Ecologie et biologie
Le Cordulie splendide est une espèce qui colonise la plupart des rivières de plaine et des collines, dès l’instant où l’eau est calme, assez profonde et permanente et les rives bordées d’une ripisylve bien stratifiée. Elle ne tolère qu’une pollution très faible des eaux. Les populations larvaires se rencontrent au niveau des secteurs profonds sur substrat limoneux à organique à l’aplomb des berges, où elles chassent à l’affût pendant la nuit. Le stade larvaire est connu pour durer de deux à trois ans.
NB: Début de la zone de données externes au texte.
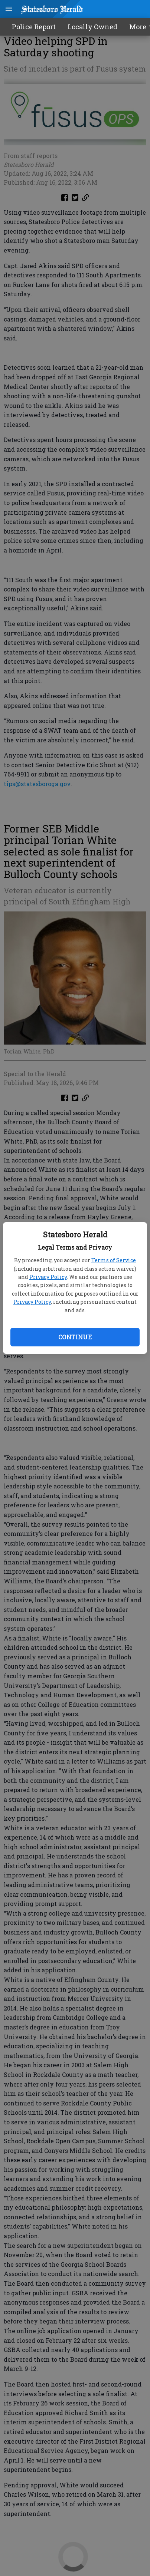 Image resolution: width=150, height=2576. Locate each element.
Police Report (34, 26)
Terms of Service (113, 1260)
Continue (75, 1337)
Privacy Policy (48, 1276)
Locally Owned (92, 26) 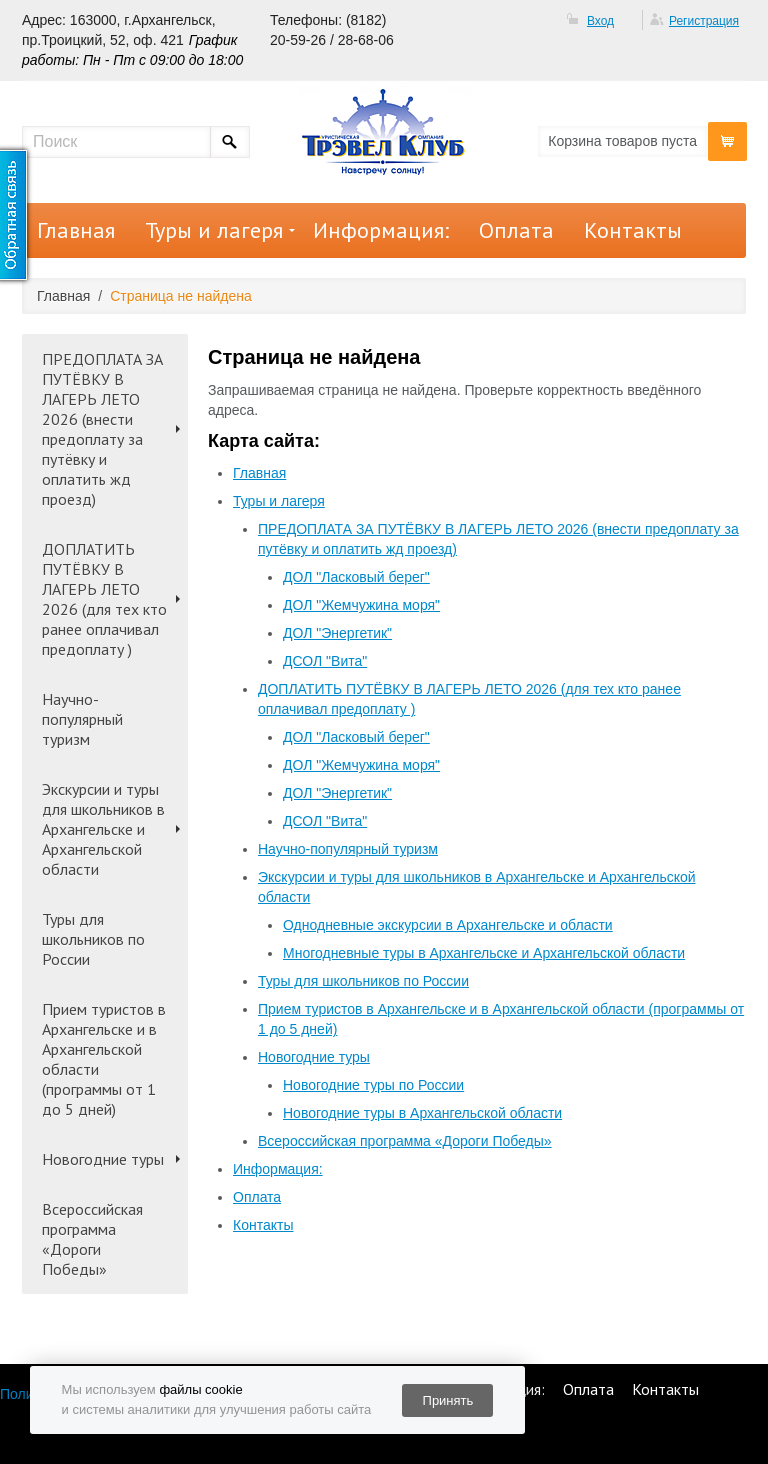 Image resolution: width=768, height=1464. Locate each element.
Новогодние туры (103, 1159)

Les émergences d’imagos sont, pour le sud de la France, échelonnées, lors de conditions favorables, de la fin mai à juin. La métamorphose à lieu sur un support ombragé (larve lucifuge ?), en rétroversion complète (dos de la larve face au sol), parfois en position assez élevé au-dessus de l’eau (3-4 m) : tronc, paroi rocheuse, etc. Les individus juvéniles ont une période de maturation d’une quinzaine de jours pendant lesquels ils s’éloignent des habitats aquatiques. Les populations adultes matures se tiennent non loin des habitats larvaires aquatiques, en ce qui concerne les mâles surtout. En effet, ceux-ci, bien que non territoriaux, parcourent inlassablement des secteurs linéaires, pouvant atteindre 1 kilomètre, à la recherche de femelles. Ces dernières, très difficiles à observer en dehors de la ponte, se tiennent en retrait des eaux, au niveau de lisières et friches ensoleillées.